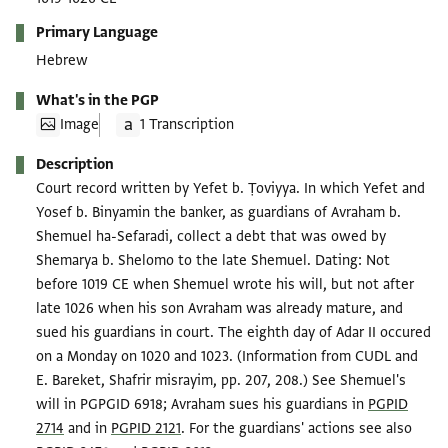
Primary Language
Hebrew
What's in the PGP
Image
1 Transcription
Description
Court record written by Yefet b. Ṭoviyya. In which Yefet and
Yosef b. Binyamin the banker, as guardians of Avraham b.
Shemuel ha-Sefaradi, collect a debt that was owed by
Shemarya b. Shelomo to the late Shemuel. Dating: Not
before 1019 CE when Shemuel wrote his will, but not after
late 1026 when his son Avraham was already mature, and
sued his guardians in court. The eighth day of Adar II occured
on a Monday on 1020 and 1023. (Information from CUDL and
E. Bareket, Shafrir misrayim, pp. 207, 208.) See Shemuel's
will in PGPGID 6918; Avraham sues his guardians in
PGPID
2714
and in
PGPID 2121
. For the guardians' actions see also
◆ ◆ ◆
## [WHAT IS NEEDED]
Copy word for word the stretch of entries above from the line that has "Court record written" through the line that has "sued his guardians", both ends included, and nothing outside it.

## [REPLY]
Court record written by Yefet b. Ṭoviyya. In which Yefet and
Yosef b. Binyamin the banker, as guardians of Avraham b.
Shemuel ha-Sefaradi, collect a debt that was owed by
Shemarya b. Shelomo to the late Shemuel. Dating: Not
before 1019 CE when Shemuel wrote his will, but not after
late 1026 when his son Avraham was already mature, and
sued his guardians in court. The eighth day of Adar II occured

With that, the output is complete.